Hoax dan Buzzer di Era Post-Truth

Oleh:
Eko Setiawan, S.I.Kom.,M.Med.Kom
Kasi Sumber Daya Komunikasi Publik Dinas Kominfo Prov. Jatim
Hari-hari ini, Jean Baudrillard, filsuf Perancis itu mungkin sedang tersenyum simpul. Teori Hiperealitas yang ia kemukakan lebih dari dua dekade yang lalu kini menemukan kebenarannya. Bahkan mungkin melebihi ekspektasi Baudrillard sendiri. Dalam Simulations (1983) Baudrillard menulis bahwa realitas telah berubah menjadi sekedar citra (image) untuk kemudian bertransformasi menjadi hiperealitas setelah melalui empat pentahapan. Pertama, citra mencerminkan realitas. Ini citra yang paling ideal. Namun kemudian citra yang hadir malah membelokkan dan menutupi realitas. Terakhir, citra yang lahir tidak berhubungan sama sekali dengan realitas. Inilah apa yang disebut dengan hiperealitas.
Dalam kehidupan sehari-hari hiperealitas ini berupa desas-desus, rumor hingga gosip. Kini hiperealitas itu lebih canggih dengan memanfaatkan perkembangan teknologi indormasi. Sehingga lahirlah hoax. Sebuah informasi berupa gambar, suara, video, broadcast message dan lain-lain yang tidak mempunyai rujukan atau referensi apapun. Semua informasi tersebut dilahirkan berdasarkan fantasi dan khayal si pembuat.

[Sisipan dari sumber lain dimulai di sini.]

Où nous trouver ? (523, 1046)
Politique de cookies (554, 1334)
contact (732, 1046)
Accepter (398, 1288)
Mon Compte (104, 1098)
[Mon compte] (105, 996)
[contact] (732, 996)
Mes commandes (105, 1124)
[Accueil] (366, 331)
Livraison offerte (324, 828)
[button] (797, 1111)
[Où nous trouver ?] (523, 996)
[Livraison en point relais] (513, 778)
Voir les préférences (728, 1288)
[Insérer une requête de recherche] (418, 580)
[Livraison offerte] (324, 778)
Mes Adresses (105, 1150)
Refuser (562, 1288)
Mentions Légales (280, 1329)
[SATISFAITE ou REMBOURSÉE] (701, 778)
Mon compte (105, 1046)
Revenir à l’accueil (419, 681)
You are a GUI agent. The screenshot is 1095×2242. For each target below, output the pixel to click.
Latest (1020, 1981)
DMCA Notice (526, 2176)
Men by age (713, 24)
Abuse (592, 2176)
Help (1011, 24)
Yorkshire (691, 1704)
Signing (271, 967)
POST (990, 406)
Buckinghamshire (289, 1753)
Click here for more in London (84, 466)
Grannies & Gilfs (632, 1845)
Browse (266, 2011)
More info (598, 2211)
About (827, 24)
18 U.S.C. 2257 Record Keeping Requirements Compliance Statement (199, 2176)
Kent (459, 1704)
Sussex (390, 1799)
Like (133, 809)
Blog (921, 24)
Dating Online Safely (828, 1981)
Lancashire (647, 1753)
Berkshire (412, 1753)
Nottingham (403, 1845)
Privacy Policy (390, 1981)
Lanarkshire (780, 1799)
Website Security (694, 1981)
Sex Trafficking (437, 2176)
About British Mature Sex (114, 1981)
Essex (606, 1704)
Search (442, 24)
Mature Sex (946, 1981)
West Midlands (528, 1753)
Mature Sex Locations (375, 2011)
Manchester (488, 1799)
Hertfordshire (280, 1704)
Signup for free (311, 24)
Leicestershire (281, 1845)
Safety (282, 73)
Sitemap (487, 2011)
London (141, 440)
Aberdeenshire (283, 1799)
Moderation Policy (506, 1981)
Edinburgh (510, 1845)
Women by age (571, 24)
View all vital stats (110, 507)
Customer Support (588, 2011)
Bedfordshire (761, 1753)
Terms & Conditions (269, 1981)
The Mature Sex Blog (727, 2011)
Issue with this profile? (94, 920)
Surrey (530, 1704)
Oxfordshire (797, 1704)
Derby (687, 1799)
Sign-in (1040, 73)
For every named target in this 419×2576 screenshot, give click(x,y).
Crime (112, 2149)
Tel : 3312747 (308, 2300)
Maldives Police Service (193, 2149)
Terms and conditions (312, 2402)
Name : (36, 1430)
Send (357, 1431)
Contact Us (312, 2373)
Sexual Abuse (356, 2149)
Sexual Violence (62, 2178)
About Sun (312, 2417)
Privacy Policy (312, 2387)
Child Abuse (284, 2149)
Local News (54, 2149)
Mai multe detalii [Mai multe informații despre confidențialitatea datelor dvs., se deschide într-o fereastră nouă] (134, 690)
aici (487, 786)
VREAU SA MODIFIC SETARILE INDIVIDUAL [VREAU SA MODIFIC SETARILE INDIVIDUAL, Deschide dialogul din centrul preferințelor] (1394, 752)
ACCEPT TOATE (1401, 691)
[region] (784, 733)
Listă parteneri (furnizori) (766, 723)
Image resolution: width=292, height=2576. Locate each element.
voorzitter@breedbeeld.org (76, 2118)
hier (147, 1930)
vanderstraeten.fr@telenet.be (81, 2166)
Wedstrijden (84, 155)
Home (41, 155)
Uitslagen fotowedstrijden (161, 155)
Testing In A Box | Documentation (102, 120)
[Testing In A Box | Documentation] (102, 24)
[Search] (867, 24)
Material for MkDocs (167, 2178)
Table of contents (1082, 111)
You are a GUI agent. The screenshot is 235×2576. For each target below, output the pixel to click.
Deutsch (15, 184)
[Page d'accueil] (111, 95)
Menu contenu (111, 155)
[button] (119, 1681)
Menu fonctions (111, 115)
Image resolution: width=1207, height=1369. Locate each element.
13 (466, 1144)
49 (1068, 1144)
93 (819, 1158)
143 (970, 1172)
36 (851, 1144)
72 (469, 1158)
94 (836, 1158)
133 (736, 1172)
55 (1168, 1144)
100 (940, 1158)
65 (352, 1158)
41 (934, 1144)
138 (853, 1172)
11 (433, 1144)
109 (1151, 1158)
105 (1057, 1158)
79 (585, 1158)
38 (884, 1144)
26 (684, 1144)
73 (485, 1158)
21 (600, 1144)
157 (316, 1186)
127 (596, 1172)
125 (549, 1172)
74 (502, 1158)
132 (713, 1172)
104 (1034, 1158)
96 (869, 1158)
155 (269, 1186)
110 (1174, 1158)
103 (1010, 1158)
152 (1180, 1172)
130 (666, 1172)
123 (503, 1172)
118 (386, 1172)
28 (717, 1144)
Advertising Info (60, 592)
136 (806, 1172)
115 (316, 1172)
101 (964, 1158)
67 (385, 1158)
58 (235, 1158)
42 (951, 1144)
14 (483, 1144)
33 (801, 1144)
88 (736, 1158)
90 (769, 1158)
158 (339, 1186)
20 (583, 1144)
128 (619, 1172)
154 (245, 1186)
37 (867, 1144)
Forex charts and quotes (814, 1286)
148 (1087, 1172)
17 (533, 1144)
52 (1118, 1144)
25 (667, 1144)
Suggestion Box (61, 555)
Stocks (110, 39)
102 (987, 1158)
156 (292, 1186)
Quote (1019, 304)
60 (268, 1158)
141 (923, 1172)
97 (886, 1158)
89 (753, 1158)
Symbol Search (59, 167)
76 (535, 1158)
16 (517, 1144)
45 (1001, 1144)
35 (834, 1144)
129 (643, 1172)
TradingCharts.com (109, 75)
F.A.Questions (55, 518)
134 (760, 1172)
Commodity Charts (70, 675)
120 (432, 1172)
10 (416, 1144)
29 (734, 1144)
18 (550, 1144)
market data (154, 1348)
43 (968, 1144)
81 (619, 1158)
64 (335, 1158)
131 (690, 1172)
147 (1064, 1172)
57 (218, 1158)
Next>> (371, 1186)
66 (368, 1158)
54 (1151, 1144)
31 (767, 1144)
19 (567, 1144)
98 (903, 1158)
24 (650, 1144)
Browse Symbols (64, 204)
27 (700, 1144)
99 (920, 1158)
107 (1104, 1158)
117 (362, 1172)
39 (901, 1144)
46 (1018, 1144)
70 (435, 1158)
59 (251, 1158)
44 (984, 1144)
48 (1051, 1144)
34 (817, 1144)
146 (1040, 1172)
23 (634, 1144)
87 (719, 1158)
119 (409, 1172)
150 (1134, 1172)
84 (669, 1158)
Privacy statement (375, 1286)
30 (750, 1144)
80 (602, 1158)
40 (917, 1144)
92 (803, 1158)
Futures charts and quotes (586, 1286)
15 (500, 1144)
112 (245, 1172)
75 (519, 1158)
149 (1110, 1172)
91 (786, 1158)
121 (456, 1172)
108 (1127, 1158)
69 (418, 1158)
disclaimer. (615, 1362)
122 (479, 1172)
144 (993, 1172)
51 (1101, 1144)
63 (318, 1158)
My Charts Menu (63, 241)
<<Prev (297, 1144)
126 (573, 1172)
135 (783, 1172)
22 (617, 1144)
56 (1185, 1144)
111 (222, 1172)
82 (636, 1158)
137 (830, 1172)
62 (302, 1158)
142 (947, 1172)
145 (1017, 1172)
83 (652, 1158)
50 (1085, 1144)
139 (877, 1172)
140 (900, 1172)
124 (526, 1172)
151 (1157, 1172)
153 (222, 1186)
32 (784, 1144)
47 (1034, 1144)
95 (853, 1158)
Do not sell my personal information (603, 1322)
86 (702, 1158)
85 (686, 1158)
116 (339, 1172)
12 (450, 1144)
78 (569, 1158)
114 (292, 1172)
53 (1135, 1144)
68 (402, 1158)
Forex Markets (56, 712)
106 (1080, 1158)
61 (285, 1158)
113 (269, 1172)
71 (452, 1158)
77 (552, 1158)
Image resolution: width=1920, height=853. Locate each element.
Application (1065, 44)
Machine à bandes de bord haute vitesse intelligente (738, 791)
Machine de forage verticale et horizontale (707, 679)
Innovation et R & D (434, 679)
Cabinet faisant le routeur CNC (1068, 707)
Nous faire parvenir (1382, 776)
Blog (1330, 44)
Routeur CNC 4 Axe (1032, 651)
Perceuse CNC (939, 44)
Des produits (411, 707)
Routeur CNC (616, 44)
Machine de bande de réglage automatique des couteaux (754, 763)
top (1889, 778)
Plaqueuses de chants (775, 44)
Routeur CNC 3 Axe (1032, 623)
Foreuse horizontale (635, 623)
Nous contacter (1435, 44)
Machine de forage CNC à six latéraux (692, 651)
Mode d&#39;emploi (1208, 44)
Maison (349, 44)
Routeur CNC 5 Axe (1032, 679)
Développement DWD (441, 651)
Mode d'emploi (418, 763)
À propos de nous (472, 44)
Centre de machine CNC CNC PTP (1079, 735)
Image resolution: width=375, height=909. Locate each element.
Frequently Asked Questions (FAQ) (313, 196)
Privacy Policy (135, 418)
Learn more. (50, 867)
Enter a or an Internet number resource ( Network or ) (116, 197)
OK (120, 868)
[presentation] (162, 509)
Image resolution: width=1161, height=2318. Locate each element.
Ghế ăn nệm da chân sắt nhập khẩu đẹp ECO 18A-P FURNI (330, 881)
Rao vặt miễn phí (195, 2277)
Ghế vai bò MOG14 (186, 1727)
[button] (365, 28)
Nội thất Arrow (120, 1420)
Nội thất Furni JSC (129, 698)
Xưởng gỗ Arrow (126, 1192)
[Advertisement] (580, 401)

Akhir-akhir ini penyebaran hoax diperparah dengan lahirnya buzzer atau para pendengung. Buzzer mengalami pergeseran makna yang cukup dalam. Di awal buzzer adalah sekelompok orang yang bertugas untuk memasarkan suatu produk dengan cara terus menerus membicarakan tentang produk tersebut. Namun dalam perkembangannya, kontestasi politik akhir-akhir ini juga menggunakan buzzer untuk memasarkan program para politisi. Bahkan pada tingkat yang lebih jauh, para buzzer ini turut menyebarkan hoax untuk kepentingan politik dan juga ekonomi.
Penelitian bertajuk The Global Disinformation Order: 2019 Global Inventory of Organised Social Media Manipulation karya Samantha Bradshaw dan Philip Howard dari Universitas Oxford (2019) setidaknya mengungkapkan bahwa partai-partai politik di Indonesia menggunakan buzzer untuk menyebarkan propaganda pro pemerintah/partai, menyerang lawan politik, dan menyebarkan informasi untuk memecah-belah publik.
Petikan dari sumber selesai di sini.